The development of the simple eyes has not yet been studied.
The simple eyes so far described are always placed on the head, and are usually rather numerous.
(2) Compound eyes. Compound eyes are almost always present in the Crustacea, and are usually found in adult Insects. In both groups they are paired, though in the Crustacea a median much simplified compound eye may either take the place of the paired eyes in the Nauplius larva and lower forms, or be present together with them during a period in the development of higher forms.
The typical compound eye is formed ([fig. 283]) of a series of corneal lenses (c) developed from the cuticle; below which are placed bodies known as the crystalline cones, one to each corneal lens; and below the crystalline cones are placed bodies known as the retinulæ (r) constituting the percipient elements of the eye, each of them being formed of an axial rod, the rhabdom, and a number of cells surrounding it.
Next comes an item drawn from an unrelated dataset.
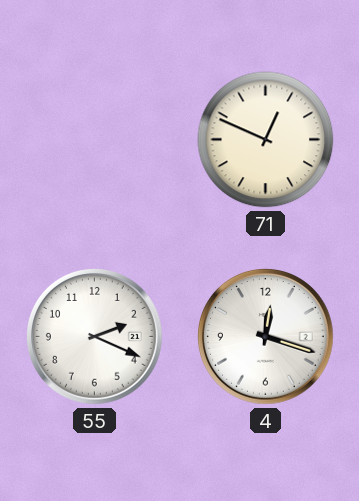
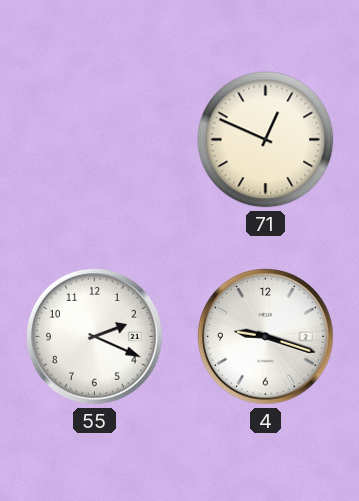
4: 12:18 -> 9:18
The crystalline cones are formed from the coalescence of cuticular deposits in several cells, the nuclei of which usually remain as Semper’s nuclei. These cells are probably simple hypodermis cells, but in some forms, e.g. Phronima, there may be a continuous layer of hypodermis cells between them and the cuticle. In various Insect eyes the cells which usually give rise to a crystalline cone may remain distinct, and such eyes have been called by Grenacher aconous eyes, while eyes with incompletely formed crystalline cones are called by him pseudoconous eyes.
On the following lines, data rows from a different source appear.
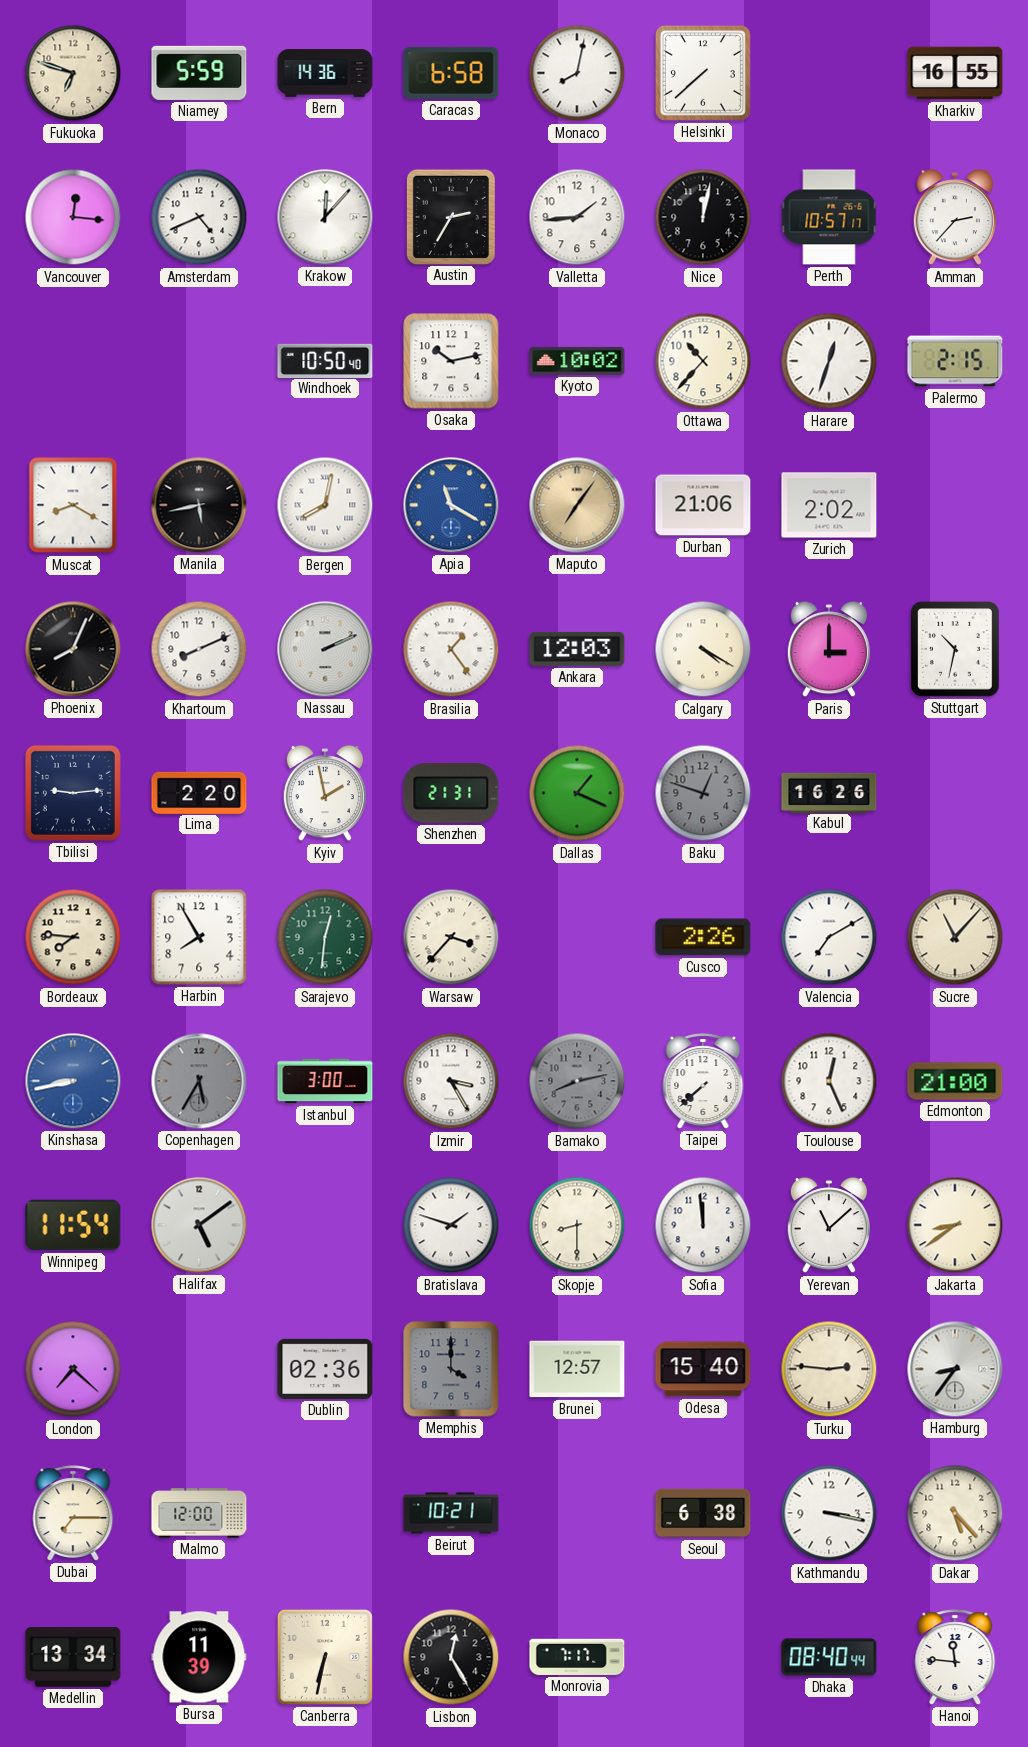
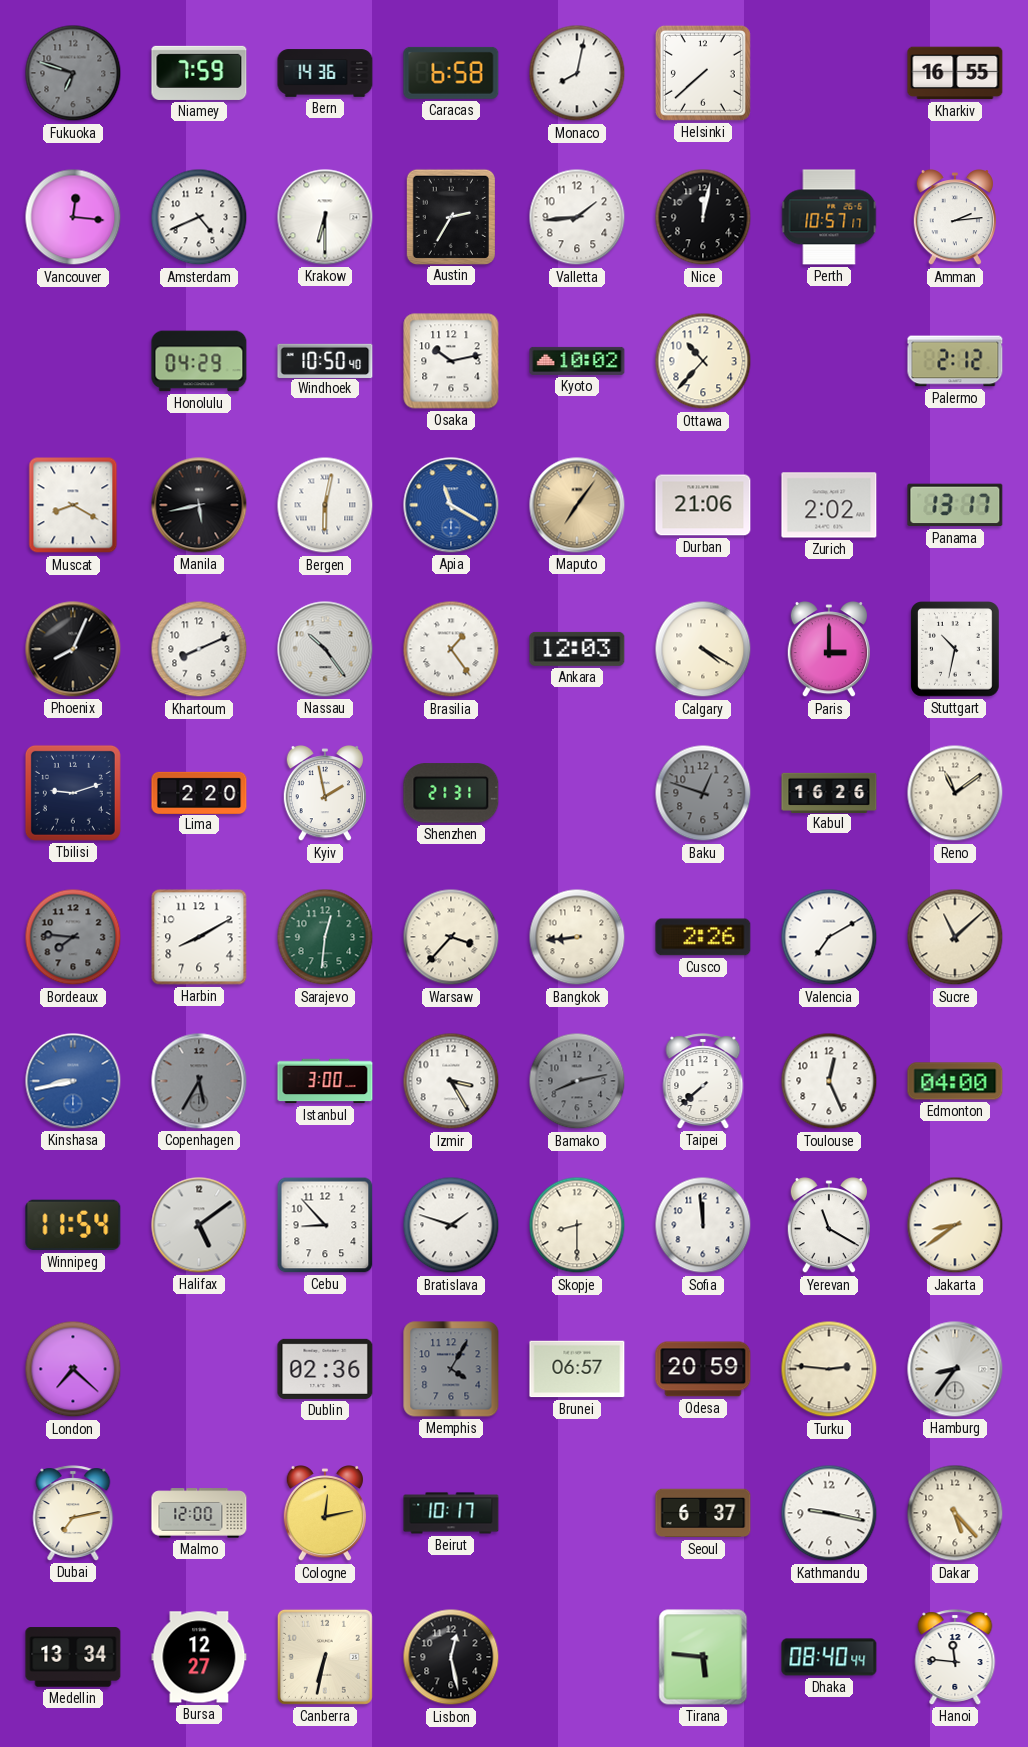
Fukuoka dial: cream -> grey
Niamey: 5:59 -> 7:59
Krakow: 12:07 -> 6:30
Amman: 2:37 -> 2:14
Honolulu: none -> 04:29
Harare: 12:33 -> none
Palermo: 2:15 -> 2:12
Bergen: 8:02 -> 6:02
Panama: none -> 13:17
Nassau: 2:11 -> 10:24
Tbilisi: 9:14 -> 9:12
Dallas: 1:19 -> none
Reno: none -> 11:09
Bordeaux dial: cream -> grey
Harbin: 7:55 -> 8:10
Bangkok: none -> 8:44
Sucre: 11:07 -> 11:08
Edmonton: 21:00 -> 04:00
Cebu: none -> 8:53
Yerevan: 11:08 -> 11:20
Memphis: 4:00 -> 4:05
Brunei: 12:57 -> 06:57
Odesa: 15:40 -> 20:59
Dubai: 7:15 -> 7:13
Cologne: none -> 12:13
Beirut: 10:21 -> 10:17
Seoul: 6:38 -> 6:37
Kathmandu: 3:17 -> 9:17
Bursa: 11:39 -> 12:27
Lisbon: 12:25 -> 12:28
Monrovia: 7:17 -> none
Tirana: none -> 5:46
The rhabdom of the retinulæ is, like the crystalline cone, developed by the coalescence of a series of parts, which are primitively separate rods placed each in its own cell: this condition of the retinulæ is permanently retained in the eyes of the Tipulidæ.
The development of the compound eye has so far only been satisfactorily studied in some Crustacea by Bobretzky (No. [367]); by whom it has been worked out in Palæmon and Astacus, but more fully in the latter, to which the following account refers:
Fig. 283. Diagrammatic representations of parts of a compound Arthropod eye. (From Gegenbaur.)
A. Section through the eye.
B. Corneal facets.
C. Two segments of the eye.
c. corneal (cuticular) lenses; r. retinulæ with rhabdoms; n. optic nerve; g. ganglionic swelling of optic nerve.